51.40 shouting in the bar - not sure why JH and I debating who pays for the next drink.

52.50 - if anyone's interested it was me

Note from JH "Germany are just falling to pieces" - not looking good for the efficiency quote that I'm after.

56.53 close up of Italian player and I notice what a terrible stripe effect the Italian shirts have - looks a bit 80 woman's office casual - not sure it's the look the Italians are going for.

58.40 Mario that really is a stupid haircut

60.00 and yellow card for an Italian defender - Bonucci - he looks suitably pained.

62.18 - all the players are sporting black armbands - it's an anti racism thing according to JH.  Raji is wondering if the Italian cartoonist who portrayed Balotelli as King Kong got the message.

63.50 - Italian player just easily gave possession away and Raji just felt affronted

67.56  Balotelli down - cramp JH informs me - time for the magic sponge.  Di Natale ("of Christmas" which makes me like him all the more) on for Balotelli

70.12 all those proseccos are beginning to hit, thinking of food.

70.52 from JH "Germany are out of this match"

71.32 JH informs me that the Poms say two world wars, one world cup when the English play Germany - and I'm remined why I don't barrack for any team.

74.54 - what's wrong with just passing it!  two Italians in the box German defender trips over his feet and they don't score - should have passed instead of going for glory for yourself - teamwork people!

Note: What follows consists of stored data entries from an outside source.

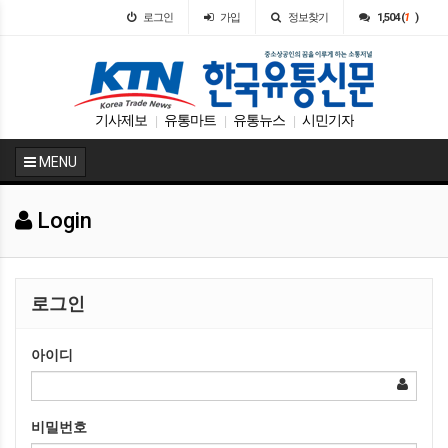
로그인
가입
정보찾기
1,504 (
1
)
기사제보
유통마트
유통뉴스
시민기자
|
|
|
MENU
Login
로그인
아이디
비밀번호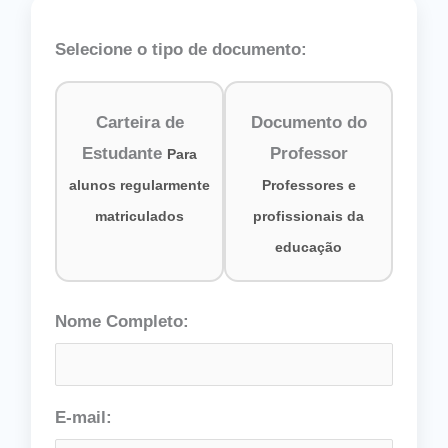
Selecione o tipo de documento:
Carteira de
Documento do
Estudante
Professor
Para
alunos regularmente
Professores e
matriculados
profissionais da
educação
Nome Completo:
E-mail: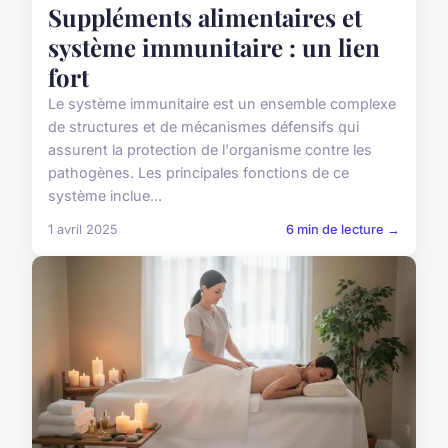
Suppléments alimentaires et
système immunitaire : un lien
fort
Le système immunitaire est un ensemble complexe
de structures et de mécanismes défensifs qui
assurent la protection de l'organisme contre les
pathogènes. Les principales fonctions de ce
système inclue...
1 avril 2025
6 min de lecture →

77.29 - lost concentration and am laughing at funny posts on facebook

79.27 "the Germans are playing rugby"  JH 10.25 28/06/12

80.00 brief bit of excitement undermined by about 30 players slipping, tripping and generally falling down -yes it's keystone football

82.15 - Raji surprises herself by knowing and understanding the offside rule - where did that come from?

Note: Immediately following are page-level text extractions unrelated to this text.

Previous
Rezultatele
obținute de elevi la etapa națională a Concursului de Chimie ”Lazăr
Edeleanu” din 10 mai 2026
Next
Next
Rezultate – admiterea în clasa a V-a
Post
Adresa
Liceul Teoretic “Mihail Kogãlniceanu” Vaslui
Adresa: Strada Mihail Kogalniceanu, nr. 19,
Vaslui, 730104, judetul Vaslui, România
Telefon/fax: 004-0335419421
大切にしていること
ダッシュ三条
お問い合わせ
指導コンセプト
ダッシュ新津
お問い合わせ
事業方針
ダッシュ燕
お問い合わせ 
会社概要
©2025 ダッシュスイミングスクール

84.00 need to pee, can I hold out for 6 minutes plus extra time?

85.47 - JH off on another prosecco mission

87.27 camera cuts to fans dressed as super Mario - nice way to break the stereotype!

89th minute don't see the Germans coming back from this - Monti can start getting his gloating face on

90th passed 4 mins of extra time - seriously need to pee

Penalty to Germany - Handball in the box apparently.  Germany score! suddenly game is on again

Balotelli with hoodie on and head in hands - yes I would too if I had that hair

20 seconds victory in the air, this bar is about to errupt - YESSSSSSSSSSS!

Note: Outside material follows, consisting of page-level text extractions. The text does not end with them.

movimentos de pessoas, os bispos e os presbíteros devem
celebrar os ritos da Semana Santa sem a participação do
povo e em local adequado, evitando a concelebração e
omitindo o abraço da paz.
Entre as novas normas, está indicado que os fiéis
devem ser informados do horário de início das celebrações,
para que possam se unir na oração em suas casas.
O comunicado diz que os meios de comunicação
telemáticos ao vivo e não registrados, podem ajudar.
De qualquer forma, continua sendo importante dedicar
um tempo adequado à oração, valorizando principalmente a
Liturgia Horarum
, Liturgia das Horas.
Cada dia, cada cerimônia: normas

Italy are in the final = bar playing we are the champions and a guy I don't know just kissed me.

Post game - you would not believe the queue for the bathroom - cazzo


Saturday, June 23, 2012

Ah Tuscany!


Morning view

Sunday and once again I found myself on a freccia heading back to Treviso.  I didn’t expect to be on one of Italy’s rather efficient (yes I did just use the words Italy and efficient in the same sentence) trains this weekend.  Little did I think on Friday as I was making the weekly trip to the armpit of the Veneto that I would be spending the evening having dinner with Melbourne friends in a restaurant garden in the Tuscan countryside. 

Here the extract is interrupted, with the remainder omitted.